Two miles south in a convenient hollow he picketed his horses. The rest of that day he lay low, keeping a more or less casual watch from a grassy rise. Nothing like a wagon arrived or departed. When dusk fell again, he packed his outfit and rode back to the construction camp.
He didn’t wait until everybody went to bed. He desired a little private inspection. His chance of going unmolested was better while men still moved about the camp. If he were challenged, he would act as judgment dictated.
He gained a corner of the cook house unseen. From there it was only a step or two to the meat house. Chance favored him. A light burned in the place. Charlie stole up and peered through a screened window. The same brusque cook he had spoken to that morning was slicing steak on a block. Back of him, in rows, hung quarters of beef. At least six head of dressed beef hung from the pointed hooks in the beams above. Charlie knew beef on the hoof, in the round, in the pen. They were prime steer quarters, as good beef as ever went into Chicago. Nothing in that meat house had come out of that herd of scraggy cows. That was certain.
He stole back to his horses. Clear of the camp, he paused to look back, frowning at the scores of lights—yellow dots against the darkened plain.
If he had read the sign right, first at the burning coal seam and now here, some enterprising persons were collecting a lot of easy money. Charlie knew how Rock Holloway felt about such things. No man likes to have his pocket picked. It is poor satisfaction merely to know how the picking is done. Charlie suspected that Rock felt very much as old Elmer Duffy had felt when he blew up over the hides in the grass, only he sympathized with Rock, and he still held that old Elmer had no business to insult him. Yes, Rock would feel like the Saturday shopper whose purse has been snatched—he would be furiously eager to get his hands on the snatcher. And the burden of Charlie’s thought was how this could be done.

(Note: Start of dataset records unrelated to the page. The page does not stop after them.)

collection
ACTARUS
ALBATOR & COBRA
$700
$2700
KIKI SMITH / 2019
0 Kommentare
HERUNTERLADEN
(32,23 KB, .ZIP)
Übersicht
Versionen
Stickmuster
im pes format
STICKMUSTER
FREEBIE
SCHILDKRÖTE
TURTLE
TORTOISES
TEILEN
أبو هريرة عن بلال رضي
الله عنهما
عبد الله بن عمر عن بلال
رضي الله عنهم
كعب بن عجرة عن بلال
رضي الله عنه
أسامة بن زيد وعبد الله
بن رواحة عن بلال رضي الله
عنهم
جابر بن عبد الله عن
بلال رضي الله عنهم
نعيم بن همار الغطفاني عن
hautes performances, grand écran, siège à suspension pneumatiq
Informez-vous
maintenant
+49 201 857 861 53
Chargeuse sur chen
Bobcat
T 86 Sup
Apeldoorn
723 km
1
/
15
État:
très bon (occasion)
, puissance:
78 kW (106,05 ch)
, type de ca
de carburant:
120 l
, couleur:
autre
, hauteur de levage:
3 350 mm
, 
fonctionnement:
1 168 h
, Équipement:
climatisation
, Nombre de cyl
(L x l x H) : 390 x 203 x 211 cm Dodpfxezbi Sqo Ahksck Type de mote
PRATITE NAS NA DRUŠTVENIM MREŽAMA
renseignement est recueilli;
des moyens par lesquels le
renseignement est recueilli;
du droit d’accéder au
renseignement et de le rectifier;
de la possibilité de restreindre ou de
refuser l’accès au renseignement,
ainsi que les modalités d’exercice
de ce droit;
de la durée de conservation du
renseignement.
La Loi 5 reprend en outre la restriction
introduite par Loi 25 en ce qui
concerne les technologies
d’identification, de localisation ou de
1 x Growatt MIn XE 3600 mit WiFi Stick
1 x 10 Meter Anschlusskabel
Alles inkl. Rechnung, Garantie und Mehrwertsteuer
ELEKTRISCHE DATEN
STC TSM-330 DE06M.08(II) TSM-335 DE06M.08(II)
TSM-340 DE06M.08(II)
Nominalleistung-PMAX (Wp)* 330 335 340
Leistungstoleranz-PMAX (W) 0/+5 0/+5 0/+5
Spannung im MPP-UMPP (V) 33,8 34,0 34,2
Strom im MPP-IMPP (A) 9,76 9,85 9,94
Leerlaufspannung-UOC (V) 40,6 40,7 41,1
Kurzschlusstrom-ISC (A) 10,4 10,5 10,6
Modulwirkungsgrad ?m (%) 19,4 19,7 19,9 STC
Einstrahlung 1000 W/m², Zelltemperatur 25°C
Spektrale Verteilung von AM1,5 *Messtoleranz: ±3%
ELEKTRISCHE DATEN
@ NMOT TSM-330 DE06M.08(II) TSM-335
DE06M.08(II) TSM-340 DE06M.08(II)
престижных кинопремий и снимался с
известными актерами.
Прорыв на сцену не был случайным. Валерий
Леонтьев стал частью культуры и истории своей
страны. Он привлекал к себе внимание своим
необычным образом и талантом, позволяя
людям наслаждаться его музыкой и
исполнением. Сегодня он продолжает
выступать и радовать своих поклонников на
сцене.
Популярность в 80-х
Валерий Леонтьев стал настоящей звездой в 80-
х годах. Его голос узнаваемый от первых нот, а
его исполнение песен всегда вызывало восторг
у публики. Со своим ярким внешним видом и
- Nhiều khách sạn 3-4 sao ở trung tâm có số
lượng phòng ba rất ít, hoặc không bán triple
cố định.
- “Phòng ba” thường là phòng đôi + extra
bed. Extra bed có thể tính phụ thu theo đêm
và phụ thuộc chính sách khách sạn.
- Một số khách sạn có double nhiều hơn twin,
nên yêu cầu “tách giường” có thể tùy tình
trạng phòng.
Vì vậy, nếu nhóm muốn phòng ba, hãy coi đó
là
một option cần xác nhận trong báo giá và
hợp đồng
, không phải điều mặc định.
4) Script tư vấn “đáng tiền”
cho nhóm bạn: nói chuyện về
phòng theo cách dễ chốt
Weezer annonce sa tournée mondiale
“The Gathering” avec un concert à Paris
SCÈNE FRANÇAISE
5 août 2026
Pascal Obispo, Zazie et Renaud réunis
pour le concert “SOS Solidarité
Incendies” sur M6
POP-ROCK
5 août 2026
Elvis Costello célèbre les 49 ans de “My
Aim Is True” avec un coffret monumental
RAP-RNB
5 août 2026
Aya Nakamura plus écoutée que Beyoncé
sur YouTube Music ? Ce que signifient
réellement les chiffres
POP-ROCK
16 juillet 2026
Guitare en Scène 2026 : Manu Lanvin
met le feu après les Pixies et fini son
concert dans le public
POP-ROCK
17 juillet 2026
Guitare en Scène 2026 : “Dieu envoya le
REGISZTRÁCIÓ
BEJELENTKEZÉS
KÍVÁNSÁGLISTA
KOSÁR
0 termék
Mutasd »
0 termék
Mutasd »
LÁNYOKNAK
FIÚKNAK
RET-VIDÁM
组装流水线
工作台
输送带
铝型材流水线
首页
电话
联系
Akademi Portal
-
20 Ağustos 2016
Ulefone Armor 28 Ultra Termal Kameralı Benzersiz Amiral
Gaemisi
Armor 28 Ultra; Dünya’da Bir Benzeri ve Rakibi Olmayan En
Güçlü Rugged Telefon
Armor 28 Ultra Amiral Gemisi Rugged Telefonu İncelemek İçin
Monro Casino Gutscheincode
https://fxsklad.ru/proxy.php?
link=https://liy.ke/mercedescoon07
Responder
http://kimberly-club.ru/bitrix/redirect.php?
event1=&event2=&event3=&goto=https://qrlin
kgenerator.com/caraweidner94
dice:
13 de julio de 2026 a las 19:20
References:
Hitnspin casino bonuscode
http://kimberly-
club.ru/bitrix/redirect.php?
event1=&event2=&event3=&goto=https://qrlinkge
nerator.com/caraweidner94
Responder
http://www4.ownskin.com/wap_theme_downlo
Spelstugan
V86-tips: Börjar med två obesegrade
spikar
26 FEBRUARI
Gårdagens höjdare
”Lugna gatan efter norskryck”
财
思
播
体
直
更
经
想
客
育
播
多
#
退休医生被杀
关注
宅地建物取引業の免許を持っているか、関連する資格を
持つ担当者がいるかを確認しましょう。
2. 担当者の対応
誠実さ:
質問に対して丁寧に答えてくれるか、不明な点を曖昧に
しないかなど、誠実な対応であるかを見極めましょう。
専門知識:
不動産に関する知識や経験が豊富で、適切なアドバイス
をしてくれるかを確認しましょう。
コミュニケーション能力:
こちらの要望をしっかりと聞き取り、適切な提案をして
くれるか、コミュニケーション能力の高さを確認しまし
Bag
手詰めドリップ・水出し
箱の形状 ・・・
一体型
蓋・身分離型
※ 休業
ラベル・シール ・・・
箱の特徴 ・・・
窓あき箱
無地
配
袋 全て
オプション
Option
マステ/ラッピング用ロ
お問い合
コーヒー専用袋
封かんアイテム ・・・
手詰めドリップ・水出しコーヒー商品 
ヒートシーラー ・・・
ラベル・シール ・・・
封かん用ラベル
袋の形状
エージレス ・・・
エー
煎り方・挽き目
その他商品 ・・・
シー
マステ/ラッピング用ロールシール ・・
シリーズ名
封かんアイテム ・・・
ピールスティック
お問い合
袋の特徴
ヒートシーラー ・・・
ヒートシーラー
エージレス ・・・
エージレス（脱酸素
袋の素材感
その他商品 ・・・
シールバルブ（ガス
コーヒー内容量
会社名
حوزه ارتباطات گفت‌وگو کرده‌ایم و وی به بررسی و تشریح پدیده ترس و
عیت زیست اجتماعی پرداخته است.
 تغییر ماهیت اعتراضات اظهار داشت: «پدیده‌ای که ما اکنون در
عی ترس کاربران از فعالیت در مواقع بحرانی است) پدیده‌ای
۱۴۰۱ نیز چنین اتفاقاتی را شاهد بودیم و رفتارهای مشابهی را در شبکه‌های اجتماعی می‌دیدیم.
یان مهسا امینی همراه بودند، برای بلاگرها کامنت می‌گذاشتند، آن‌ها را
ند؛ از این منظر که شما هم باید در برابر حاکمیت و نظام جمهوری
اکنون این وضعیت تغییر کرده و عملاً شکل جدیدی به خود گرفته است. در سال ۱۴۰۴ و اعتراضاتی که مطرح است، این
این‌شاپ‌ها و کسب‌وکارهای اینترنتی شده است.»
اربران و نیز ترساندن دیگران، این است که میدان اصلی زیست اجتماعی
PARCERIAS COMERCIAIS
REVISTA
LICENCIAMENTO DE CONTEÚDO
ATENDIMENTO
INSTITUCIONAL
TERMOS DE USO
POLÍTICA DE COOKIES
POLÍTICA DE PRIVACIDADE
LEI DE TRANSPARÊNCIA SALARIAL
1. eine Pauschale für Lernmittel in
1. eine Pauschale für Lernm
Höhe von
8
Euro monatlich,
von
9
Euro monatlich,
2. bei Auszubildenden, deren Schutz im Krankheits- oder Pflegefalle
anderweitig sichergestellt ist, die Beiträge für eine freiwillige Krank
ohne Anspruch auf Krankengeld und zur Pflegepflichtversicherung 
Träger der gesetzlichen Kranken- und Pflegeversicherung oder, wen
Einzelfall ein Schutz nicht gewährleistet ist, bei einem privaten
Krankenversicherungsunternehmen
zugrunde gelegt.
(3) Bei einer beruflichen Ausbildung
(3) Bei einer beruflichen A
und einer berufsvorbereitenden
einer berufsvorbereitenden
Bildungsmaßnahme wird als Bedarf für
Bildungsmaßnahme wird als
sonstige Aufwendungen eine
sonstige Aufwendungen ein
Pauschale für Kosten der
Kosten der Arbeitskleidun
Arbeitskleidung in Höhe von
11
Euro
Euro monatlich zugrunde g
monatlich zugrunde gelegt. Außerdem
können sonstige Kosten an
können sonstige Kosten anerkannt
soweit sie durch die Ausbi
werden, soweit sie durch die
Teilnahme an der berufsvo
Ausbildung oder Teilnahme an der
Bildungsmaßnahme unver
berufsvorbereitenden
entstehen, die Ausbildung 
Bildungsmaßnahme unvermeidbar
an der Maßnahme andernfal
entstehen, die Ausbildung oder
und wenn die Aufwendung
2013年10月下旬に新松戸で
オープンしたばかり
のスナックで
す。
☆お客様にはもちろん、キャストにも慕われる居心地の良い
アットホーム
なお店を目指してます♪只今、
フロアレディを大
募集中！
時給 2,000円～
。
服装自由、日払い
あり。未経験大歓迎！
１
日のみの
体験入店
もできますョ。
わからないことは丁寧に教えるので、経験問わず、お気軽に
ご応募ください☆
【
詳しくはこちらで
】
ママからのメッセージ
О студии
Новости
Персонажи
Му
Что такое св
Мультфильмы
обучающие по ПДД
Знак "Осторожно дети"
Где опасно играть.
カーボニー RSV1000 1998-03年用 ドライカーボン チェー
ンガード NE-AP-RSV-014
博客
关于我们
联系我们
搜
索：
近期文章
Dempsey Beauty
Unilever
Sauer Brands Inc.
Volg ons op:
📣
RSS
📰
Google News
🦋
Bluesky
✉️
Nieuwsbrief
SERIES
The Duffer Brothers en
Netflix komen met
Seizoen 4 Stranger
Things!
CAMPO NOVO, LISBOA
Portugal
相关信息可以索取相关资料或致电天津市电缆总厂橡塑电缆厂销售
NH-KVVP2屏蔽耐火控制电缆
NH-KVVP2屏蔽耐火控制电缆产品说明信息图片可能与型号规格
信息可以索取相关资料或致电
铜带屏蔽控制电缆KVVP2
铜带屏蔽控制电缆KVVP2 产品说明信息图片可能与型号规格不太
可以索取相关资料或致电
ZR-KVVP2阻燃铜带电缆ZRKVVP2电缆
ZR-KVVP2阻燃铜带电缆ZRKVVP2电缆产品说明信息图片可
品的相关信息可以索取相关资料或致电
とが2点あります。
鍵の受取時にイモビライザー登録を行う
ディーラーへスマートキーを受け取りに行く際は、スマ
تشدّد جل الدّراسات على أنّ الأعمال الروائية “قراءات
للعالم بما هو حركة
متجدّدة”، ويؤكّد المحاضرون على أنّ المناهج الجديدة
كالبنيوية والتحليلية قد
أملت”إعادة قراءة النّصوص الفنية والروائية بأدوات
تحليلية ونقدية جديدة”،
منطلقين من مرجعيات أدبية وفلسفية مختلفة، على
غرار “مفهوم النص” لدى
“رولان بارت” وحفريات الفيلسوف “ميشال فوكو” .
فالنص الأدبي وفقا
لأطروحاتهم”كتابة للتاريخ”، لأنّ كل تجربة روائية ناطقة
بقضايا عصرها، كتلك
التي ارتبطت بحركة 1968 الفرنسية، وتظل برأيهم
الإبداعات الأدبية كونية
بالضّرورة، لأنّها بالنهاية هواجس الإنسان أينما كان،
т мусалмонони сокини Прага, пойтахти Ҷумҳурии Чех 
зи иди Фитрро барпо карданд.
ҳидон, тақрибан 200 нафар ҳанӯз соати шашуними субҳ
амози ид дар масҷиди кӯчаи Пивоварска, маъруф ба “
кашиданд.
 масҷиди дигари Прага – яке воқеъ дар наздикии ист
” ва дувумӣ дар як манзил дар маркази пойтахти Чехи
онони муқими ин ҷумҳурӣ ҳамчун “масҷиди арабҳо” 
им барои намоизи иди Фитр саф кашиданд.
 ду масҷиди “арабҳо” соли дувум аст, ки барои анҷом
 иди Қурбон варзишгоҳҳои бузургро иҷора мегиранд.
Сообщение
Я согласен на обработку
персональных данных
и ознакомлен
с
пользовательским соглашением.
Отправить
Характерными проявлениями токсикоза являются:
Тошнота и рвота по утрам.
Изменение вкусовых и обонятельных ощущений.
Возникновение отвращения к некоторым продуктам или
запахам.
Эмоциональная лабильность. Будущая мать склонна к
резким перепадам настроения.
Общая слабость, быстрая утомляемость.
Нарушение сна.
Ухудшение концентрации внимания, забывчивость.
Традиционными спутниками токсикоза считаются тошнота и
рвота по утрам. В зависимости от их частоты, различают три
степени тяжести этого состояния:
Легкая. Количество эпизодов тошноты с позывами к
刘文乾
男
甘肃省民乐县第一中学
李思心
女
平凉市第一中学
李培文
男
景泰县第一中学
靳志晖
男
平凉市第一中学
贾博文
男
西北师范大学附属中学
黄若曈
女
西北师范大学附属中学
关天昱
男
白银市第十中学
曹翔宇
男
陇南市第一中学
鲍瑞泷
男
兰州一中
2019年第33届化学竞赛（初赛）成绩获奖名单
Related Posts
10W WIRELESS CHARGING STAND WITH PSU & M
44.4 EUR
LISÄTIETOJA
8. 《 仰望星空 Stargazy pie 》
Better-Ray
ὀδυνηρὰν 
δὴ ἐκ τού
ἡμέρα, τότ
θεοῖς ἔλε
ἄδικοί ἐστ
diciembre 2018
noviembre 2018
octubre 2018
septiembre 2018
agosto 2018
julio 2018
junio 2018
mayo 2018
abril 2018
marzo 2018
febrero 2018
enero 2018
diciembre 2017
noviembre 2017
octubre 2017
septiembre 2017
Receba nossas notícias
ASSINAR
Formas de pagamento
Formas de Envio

Lightning seldom strikes twice in the same place, but thieves frequently do, especially range thieves. It was this conviction that sent Charlie loping away southward in the dark.
Twenty-five miles is no great matter to fresh horses. Charlie swung in on the Benton-Sweet Grass Trail, held it till he was abreast of the burning coal seam, then turned straight east. By midnight the ghostly flicker wavering above that incandescent crevice was a beacon before him.
He skirted it, moving slowly, with a watchful eye, and dropped into the draw. When he judged that he was within a few hundred yards of the old corral, he dismounted, hobbled both horses, and left them. They wouldn’t stir after that ride. He could easily find them again. Then he took his carbine in hand and stole toward his destination, as cautiously as if he were stalking a wolf. He had, indeed, the certainty that he stalked not a lone wolf but a pack, and he was well aware that wolves have teeth. The wolves he sought might be hunting, and they might not.
The old corral loomed before him. Keeping close under the southern bank, he was one with the night. A shadow lay where he moved. One stealthy step at a time. He reflected that a hunch is a strange thing. When it worked properly it gave curious results.
A lantern glowed dimly on the floor of the corral. Within the radius of its gleam two men were skinning the carcass of a dead beast. Other bulky carcasses lay in the dust; some were reddish white, where the hide had been flenched out on either side; some were still waiting the knife, where the ax or other killing instrument had felled them, not long before.